In 2000, a new school offering instruction in Ho Chi Minh City Sign Language opened in Dong Nai Province, Vietnam, with the support of the Nippon Foundation. The school has had a profound impact not only on the students and their families but society at large. The students, finally able to follow what is going on in class, have achieved new academic milestones and gained confidence in themselves. One of the graduates became the first deaf person to gain admission to university.
Classes for people who “listen” with their eyes
Dong Nai Province is about an hour’s drive northeast of Ho Chi Minh City, the center of economic activity in the south of Vietnam. The province is also home to a large number of large factories built with foreign capital. The sign-language school is part of the Center for Research and Promoting Deaf Culture, situated in a two-story building on a quiet corner of Dong Nai University in Bien Hoa, one of the province’s main cities.
The day of our visit coincided with the last day of classes before summer vacation. The scene in the classes stood in stark contrast to classes for the nondeaf. Students’ eyes were all riveted on the teacher. They didn’t look down at their textbook and nobody was gazing out the window. After listening to the teacher’s explanation, students raised their hands and began to earnestly ask questions. The rest of the class fixed their attention on each student asking a question.
Nguyen Thi Hoa, the director of the center, says this is common in sign language classes. “Deaf people can’t rely on their ears and must ‘listen’ with their eyes. Students have to keep their eyes on the teacher. Sign language keeps them focused during class and leads them to a deeper understanding.”
In Vietnam, students in junior high school and high school must take a standardized test at the time of their graduation. Hoa notes that the students at the center have consistently outperformed hearing students in Dong Nai Province. At the end of the academic year, students receiving an overall grade of “excellent” number the highest, and some even are awarded merit scholarships from the provincial government. Thanks to the education they have received here, they are now able to reach their potential.

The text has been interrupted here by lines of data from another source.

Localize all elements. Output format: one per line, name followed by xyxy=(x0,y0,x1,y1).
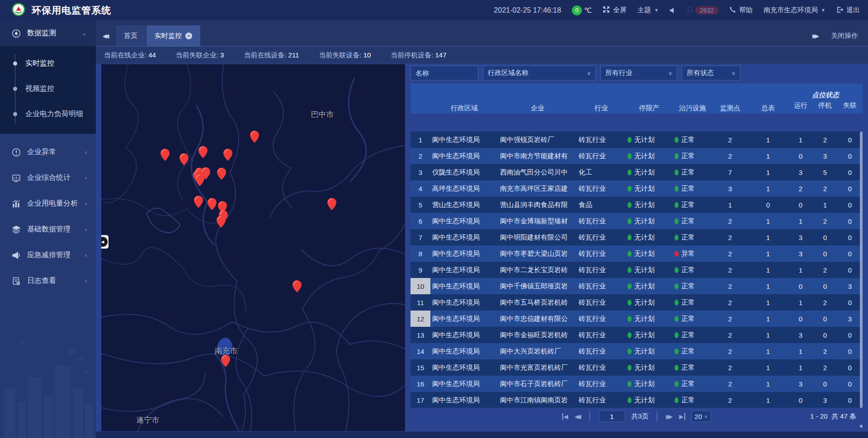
col-facility[interactable]: 治污设施 xyxy=(673,84,712,113)
cell-company: 阆中强锐页岩砖厂 xyxy=(498,132,577,148)
close-actions-button[interactable]: 关闭操作 xyxy=(831,32,858,40)
cell-region: 阆中生态环境局 xyxy=(430,132,498,148)
status-dot-icon xyxy=(675,251,679,257)
map-collapse-handle[interactable]: ◀ xyxy=(101,235,108,249)
table-row[interactable]: 10阆中生态环境局阆中千佛镇五郎垭页岩砖瓦行业无计划正常21003 xyxy=(410,278,863,294)
status-filter-select[interactable]: 所有状态 ∨ xyxy=(682,66,741,80)
table-row[interactable]: 11阆中生态环境局阆中市五马桥页岩机砖砖瓦行业无计划正常21120 xyxy=(410,294,863,311)
sidebar-item-data-monitoring[interactable]: 数据监测 ⌄ xyxy=(0,20,96,46)
sidebar-item-power-usage-analysis[interactable]: 企业用电量分析 ‹ xyxy=(0,191,96,217)
status-dot-icon xyxy=(627,137,632,143)
cell-index: 9 xyxy=(410,262,430,278)
map-pin-icon[interactable] xyxy=(292,280,302,292)
cell-facility-status: 正常 xyxy=(673,278,712,294)
table-row[interactable]: 17阆中生态环境局阆中市江南镇阆南页岩砖瓦行业无计划正常21030 xyxy=(410,392,863,408)
org-dropdown[interactable]: 南充市生态环境局 ▼ xyxy=(764,6,826,14)
table-row[interactable]: 4高坪生态环境局南充市高坪区王家店建砖瓦行业无计划正常31220 xyxy=(410,180,863,197)
map-city-label: 遂宁市 xyxy=(137,415,160,425)
sidebar-item-emergency-reduction[interactable]: 应急减排管理 ‹ xyxy=(0,242,96,268)
cell-halt: 2 xyxy=(813,359,837,376)
cell-facility-status: 正常 xyxy=(673,229,712,245)
table-header: 行政区域 企业 行业 停限产 治污设施 监测点 总表 点位状态 运行 xyxy=(410,84,863,113)
tab-home[interactable]: 首页 xyxy=(116,25,146,46)
table-row[interactable]: 12阆中生态环境局阆中市忠信建材有限公砖瓦行业无计划正常21003 xyxy=(410,311,863,327)
sidebar-item-base-data[interactable]: 基础数据管理 ‹ xyxy=(0,217,96,242)
logout-button[interactable]: 退出 xyxy=(836,6,860,14)
col-halt[interactable]: 停机 xyxy=(813,100,837,113)
cell-meter: 1 xyxy=(748,311,788,327)
table-row[interactable]: 2阆中生态环境局阆中市南方节能建材有砖瓦行业无计划正常21030 xyxy=(410,148,863,164)
tabs-scroll-left-button[interactable]: ◀◀ xyxy=(96,25,116,46)
name-filter-field[interactable] xyxy=(410,66,478,80)
tabs-scroll-right-button[interactable]: ▶▶ xyxy=(812,33,819,39)
next-page-button[interactable]: ▶▶ xyxy=(666,413,673,420)
cell-industry: 砖瓦行业 xyxy=(577,343,626,359)
cell-halt: 2 xyxy=(813,262,837,278)
cell-company: 阆中大兴页岩机砖厂 xyxy=(498,343,577,359)
map-pin-icon[interactable] xyxy=(217,216,226,228)
col-stop-status[interactable]: 停限产 xyxy=(626,84,673,113)
cell-index: 5 xyxy=(410,197,430,213)
page-size-select[interactable]: 20 ∨ xyxy=(691,410,711,422)
help-button[interactable]: 帮助 xyxy=(729,6,753,14)
col-lost[interactable]: 失联 xyxy=(837,100,863,113)
cell-region: 阆中生态环境局 xyxy=(430,376,498,392)
table-row[interactable]: 15阆中生态环境局阆中市光富页岩机砖厂砖瓦行业无计划正常21120 xyxy=(410,359,863,376)
sidebar-item-log-view[interactable]: 日志查看 ‹ xyxy=(0,268,96,294)
sidebar-item-power-load-detail[interactable]: 企业电力负荷明细 xyxy=(0,101,96,127)
map-pin-icon[interactable] xyxy=(223,149,232,161)
tab-close-icon[interactable]: ✕ xyxy=(185,33,192,39)
map-pin-icon[interactable] xyxy=(160,149,170,161)
col-monitor-points[interactable]: 监测点 xyxy=(712,84,748,113)
col-run[interactable]: 运行 xyxy=(788,100,813,113)
first-page-button[interactable]: ◀ xyxy=(562,413,568,420)
col-meter[interactable]: 总表 xyxy=(748,84,788,113)
industry-filter-select[interactable]: 所有行业 ∨ xyxy=(600,66,677,80)
last-page-button[interactable]: ▶ xyxy=(679,413,685,420)
map-pin-icon[interactable] xyxy=(179,153,189,165)
table-row[interactable]: 13阆中生态环境局阆中市金福旺页岩机砖砖瓦行业无计划正常21300 xyxy=(410,327,863,343)
cell-industry: 砖瓦行业 xyxy=(577,311,626,327)
table-row[interactable]: 14阆中生态环境局阆中大兴页岩机砖厂砖瓦行业无计划正常21120 xyxy=(410,343,863,359)
region-filter-select[interactable]: 行政区域名称 ∨ xyxy=(483,66,596,80)
table-row[interactable]: 8阆中生态环境局阆中市枣碧大梁山页岩砖瓦行业无计划异常21300 xyxy=(410,245,863,262)
map-pin-icon[interactable] xyxy=(217,168,226,180)
name-filter-input[interactable] xyxy=(415,69,473,77)
cell-monitor-points: 7 xyxy=(712,164,748,180)
cell-meter: 1 xyxy=(748,148,788,164)
map-pin-icon[interactable] xyxy=(327,198,336,210)
app-header: 环保用电监管系统 2021-02-25 17:46:18 0 ℃ 全屏 主题 ▼ xyxy=(0,0,868,20)
table-row[interactable]: 3仪陇生态环境局西南油气田分公司川中化工无计划正常71350 xyxy=(410,164,863,180)
stats-icon xyxy=(12,174,21,183)
fullscreen-button[interactable]: 全屏 xyxy=(603,6,627,14)
sidebar-item-video-monitoring[interactable]: 视频监控 xyxy=(0,76,96,101)
sidebar-item-company-statistics[interactable]: 企业综合统计 ‹ xyxy=(0,165,96,191)
map-pin-icon[interactable] xyxy=(221,355,230,367)
table-row[interactable]: 5营山生态环境局营山县润丰肉食品有限食品无计划正常10010 xyxy=(410,197,863,213)
mute-button[interactable] xyxy=(670,7,676,14)
map-pin-icon[interactable] xyxy=(208,198,217,210)
table-row[interactable]: 16阆中生态环境局阆中市石子页岩机砖厂砖瓦行业无计划正常21300 xyxy=(410,376,863,392)
map-panel[interactable]: 巴中市南充市遂宁市 xyxy=(101,64,405,431)
table-row[interactable]: 7阆中生态环境局阆中明阳建材有限公司砖瓦行业无计划正常21300 xyxy=(410,229,863,245)
tab-realtime-monitoring[interactable]: 实时监控 ✕ xyxy=(146,25,200,46)
table-row[interactable]: 6阆中生态环境局阆中市金博瑞新型墙材砖瓦行业无计划正常21120 xyxy=(410,213,863,229)
map-pin-icon[interactable] xyxy=(250,131,259,143)
sidebar-item-company-abnormal[interactable]: 企业异常 ‹ xyxy=(0,139,96,165)
cell-region: 阆中生态环境局 xyxy=(430,359,498,376)
table-row[interactable]: 9阆中生态环境局阆中市二龙长宝页岩砖砖瓦行业无计划正常21120 xyxy=(410,262,863,278)
sidebar-item-realtime-monitoring[interactable]: 实时监控 xyxy=(0,51,96,76)
table-row[interactable]: 1阆中生态环境局阆中强锐页岩砖厂砖瓦行业无计划正常21120 xyxy=(410,132,863,148)
col-region[interactable]: 行政区域 xyxy=(430,84,498,113)
page-number-input[interactable] xyxy=(599,410,625,422)
theme-dropdown[interactable]: 主题 ▼ xyxy=(637,6,659,14)
col-industry[interactable]: 行业 xyxy=(577,84,626,113)
col-company[interactable]: 企业 xyxy=(498,84,577,113)
cell-company: 阆中市金博瑞新型墙材 xyxy=(498,213,577,229)
notifications[interactable]: 2632 xyxy=(687,6,718,14)
map-pin-icon[interactable] xyxy=(194,196,203,208)
prev-page-button[interactable]: ◀◀ xyxy=(575,413,581,420)
table-scrollbar[interactable] xyxy=(860,132,863,428)
map-pin-icon[interactable] xyxy=(198,146,208,158)
map-pin-icon[interactable] xyxy=(195,174,204,186)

The center got its start in 2000 as the Dong Nai Deaf Education Project, supported by the Nippon Foundation. The project encompassed a number of courses, including classes for junior and high school students in sign language, a junior college teacher training course, and an interpreters’ training course. In 2007 a graduate from the school gained admission to a university, becoming the first deaf person in Vietnam to do so. The project subsequently came to the attention of the Vietnamese government for its achievements, and funding was eventually made available by Dong Nai Province. Accordingly, fiscal 2010 marked its final year as a Nippon Foundation project.
Hoa describes some of the changes that have occurred over the last 13 years. “In the old days, people didn’t want others to see them using sign language and find out they were deaf. Deaf children, for example, would immediately stop signing when somebody passed by. At the time, nobody thought of sign language as a language in its own right. Deaf kids at regular public schools were considered dim-witted, and most were not able to go to junior high school. Thanks to Dr. Woodward, we realized that sign language really is a language and that it is only natural deaf people use it.”
Impact on Government Policies
Hoa also notes that the project set in motion a process of change. “The start of classes in sign language at the school triggered change with repercussions for deaf people in Vietnam. The students were the first to change. They became more interested in their studies once they knew what was going on in class and could ask questions in sign language about points they didn’t understand. Their grades improved, and they became more confident, optimistic, and outgoing.
“The families were the next to change. Before it was not unusual for parents to try to hide the fact their children were deaf and forbid the use of sign language at home, but after visiting the school and seeing the change in their children, many parents decided to learn sign language themselves. Ultimately, society at large began to change. The provincial government, impressed by the school’s success, decided to fund the program, and this in turn made it possible to grant admission to all applicants.”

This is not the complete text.